Хоть маска белая, но чёрный плащ до пят темнее ночи. Было видно лишь глаза и губы, а по ним то сразу ясно, кто женщина, а кто мужчина.
Пистолет направлен в лицо, а в глазах желание убить. Желание было таким, что не только одной пуле будет дано закончить её путь, а всем, что поместились в магазине. Всё это чувствовалось без слов.
Женщина в маске без притворства улыбнулась, бросив взгляд на душу, что была сжата в дрожащих пальцах Леро. «Словно просит убить её душу», пришли ей холодные мысли, и глубокие глаза о чём-то вспомнили, о ком-то задумались.
Руки схватили полотно, что лежало на кресле, а ноги побежали прочь, оставив Леро одну, застывшую, не понимающую, что только что произошло
***
Своё искусство, как науку, он не изучал, не знает многих терминов. И сейчас, роясь в терминологии, не мог подобрать нужного слова, чтобы описать увиденное. Искусство это огромный труд, бичевание мозга, когда творишь до тех пор, пока разум не сплавился, иссякнув на нет. Потом спишь, просыпаешься и снова творишь. Вот и весь режим, и не было в нём шанса на науку.
И новые лица не надо встречать, и изучать новые жесты, учить незнакомый язык, стараться быть для всех примером это всё было отброшено. «Добраться до вулкана без пиара?», спрашивал себя и отвечал, «Почему бы и нет. Зачем он нужен, если ты один в своём искусстве и соревноваться с тобой никто не осмелится?!». Цель для кого-то и сложна, но слишком много в ней прелестей. Творишь, и никто тебя не знает, никто не запоминает твоё лицо! Не жизнь, а сказка!».
За фантазией скрывается другая сторона жизни, в ней ждут другие измерения, иные показатели.
Много там всего, понимаешь?
Понимаю
Первое чудо света на что-то вдохновило, деревья выглядели особенно.

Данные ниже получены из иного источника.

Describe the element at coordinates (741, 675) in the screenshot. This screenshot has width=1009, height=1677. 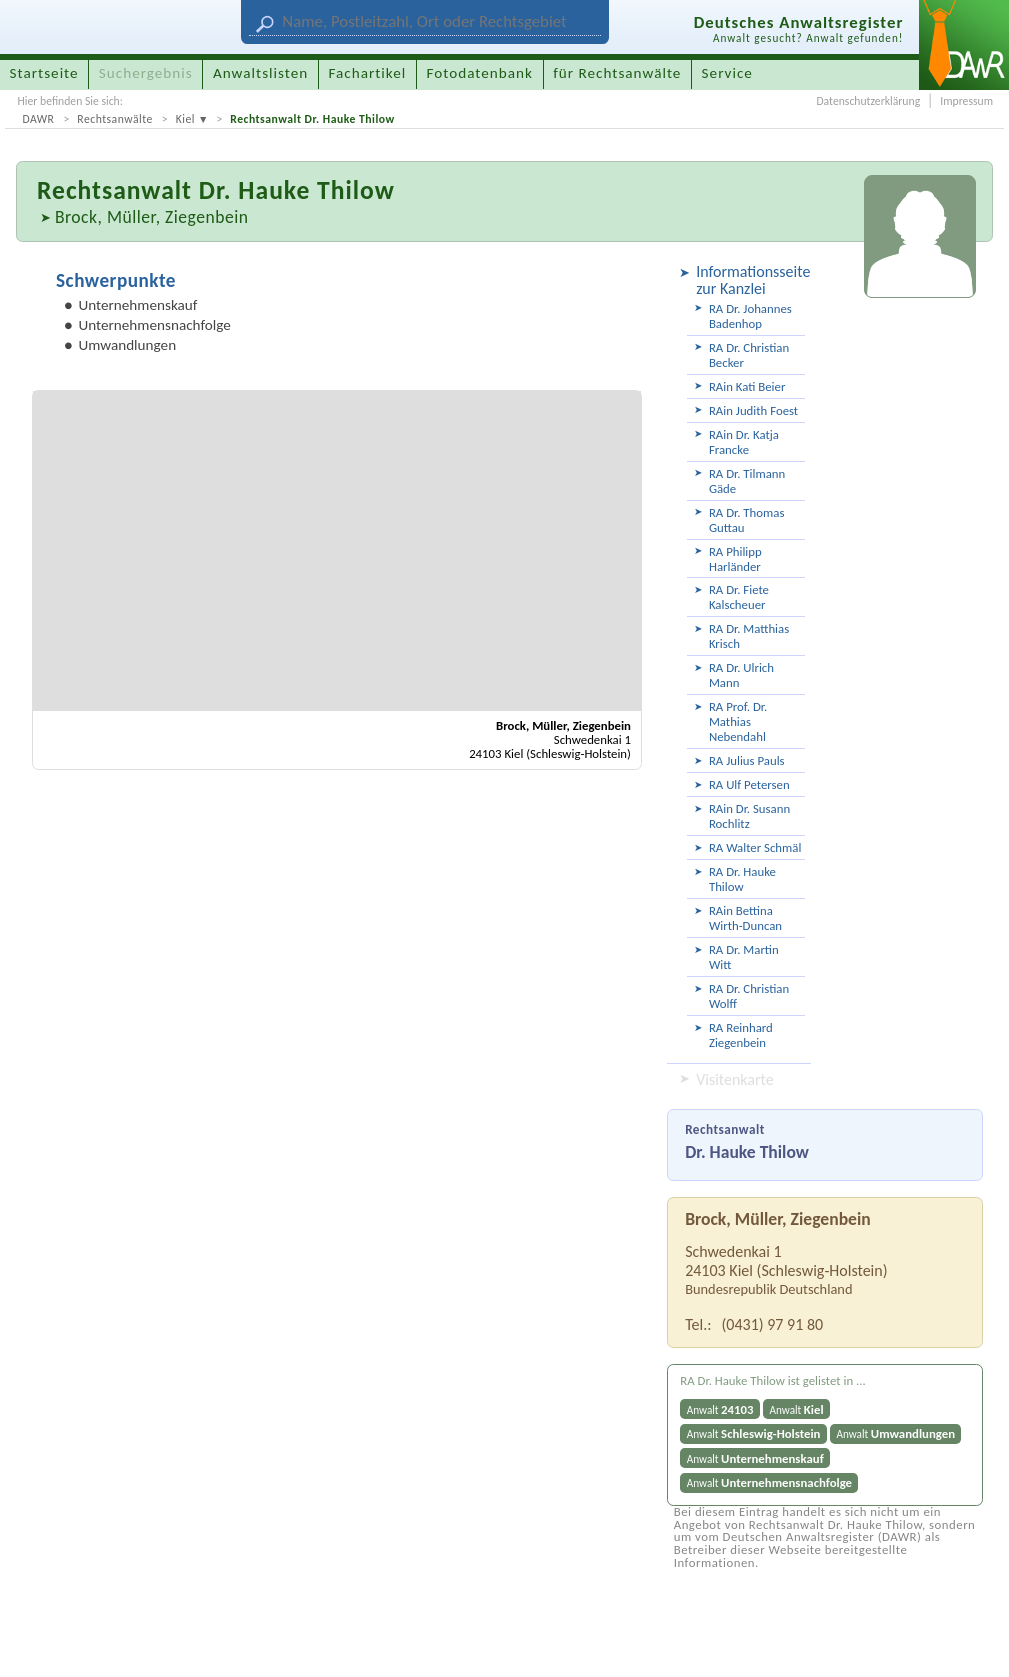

Диаметром голые стволы деревьев в семь человек на каждое, и ширина их неизменна до небес. Но, что ему до ширины, если одно удовольствие смотреть, как два великих дерева сплетали друг друга, желая обняться каждым миллиметром, хоть и не получалось у них друг до друга дотронуться. Одно и то же расстояние от неба до земли, между ними сантиметры, и они мешали полноценности их тяги друг к другу.
Листва украшала лишь макушки, словно что-то спрятала в себе. Что-то было в этих деревьях, немного близкое художнику, но в то же время, очень далёкое. Объяснить себе не мог, что сейчас испытывал. Не такой уж он и мастер объяснений.
Деревья пробуждали в нём забытые фрагменты жизни и забытых людей. Да, каждого из нас легко забыть и за всю жизнь ни разу не вспомнить. Раз способен не вспоминать годами, значит, способен забыть навсегда. Каждый день помнить человека опасно. Врачи сочтут это болезнью.